MANILA - Jay Mark Jhoy Duhay was only 10 when his father Jhoy, a journalist from Gold Star Daily, was among those killed in what is now known as the brutal Maguindanao massacre, considered the worst political violence in the Philippines.
A decade later, Jay Mark traveled to Camp Bagong Diwa to listen to the words that he and other grieving families have always longed to hear: Ampatuan, guilty.
“Parang 'yung durog na durog ay nabuo ulit. Parang may nabunot na tinik,” he said.
(As if what was broken was made whole again. Like a thorn in my side was pulled.)
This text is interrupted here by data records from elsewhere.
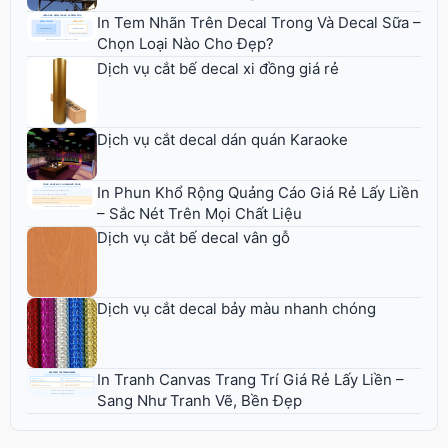
In Tem Nhãn Trên Decal Trong Và Decal Sữa –
Chọn Loại Nào Cho Đẹp?
Dịch vụ cắt bế decal xi đồng giá rẻ
Dịch vụ cắt decal dán quán Karaoke
In Phun Khổ Rộng Quảng Cáo Giá Rẻ Lấy Liền
– Sắc Nét Trên Mọi Chất Liệu
Dịch vụ cắt bế decal vân gỗ
Dịch vụ cắt decal bảy màu nhanh chóng
In Tranh Canvas Trang Trí Giá Rẻ Lấy Liền –
Sang Như Tranh Vẽ, Bền Đẹp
Members of the Ampatuan clan -- namely Datu Andal "Unsay" Ampatuan, Jr., Datu Zaldy "Puti" Ampatuan, Datu Anwar Ampatuan, Sr., Datu Anwar Ampatuan, Jr., and Datu Anwar Sajid Ampatuan -- and several others were found guilty of multiple murder in the Maguindanao massacre. They were sentenced to life imprisonment without parole.
At a press conference after the handing down of the verdict on the massacre, family members of some of the 32 slain journalists also expressed a weary kind of joy over finally getting 3 of the 5 principal accused members of the Ampatuan clan convicted.
Fear remained after some of the Ampatuan clan had been acquitted, and with 80 more of the accused still at large.
“Nasa Mindanao lang sila. Nasa Mindanao din kami,” said 26-year old Joseph Decena, son of slain journalist Noel Decena.
(They're in Mindanao. We're also in Mindanao.)
The families said authorities must expedite the search for the remaining 80, and also to keep an eye on those acquitted, who still supposedly enjoyed power and influence in the area.
Community of journalists
Kin of the slain journalists also thanked the community of newsmen who supported them in their now decade-long ordeal, especially the National Union of Journalists of the Philippines (NUJP).
NUJP Chair Nonoy Espina emphasized that the victory was only partial, because those who were responsible for the massacre were actors of the state in different capacities - from elected officials to police personnel.
Rachel Pastores, who was part of the prosecution panel, however said Thursday’s verdict was still a major victory, and a demonstration that ordinary folk could bring down a powerful clan for their abuses.
One left behind
Grace Morales, wife of slain Rosell Morales and sister of slain Maritess Cablitas, expressed pain for the family of Reynaldo Momay - the journalist who was said to have been part of the convoy, but whose body was never found.
Momay was named the 58th victim, but in Thursday's verdict, the accused were only convicted of 57 counts of murder.
Maria Reynafe Momay - presently in the United States - sent a message to the group which they read to the audience:
“I need justice for my dad. Kung hindi kumpleto ang numero, hindi kumpleto ang hustisya (If the number's not complete, justice also isn't).”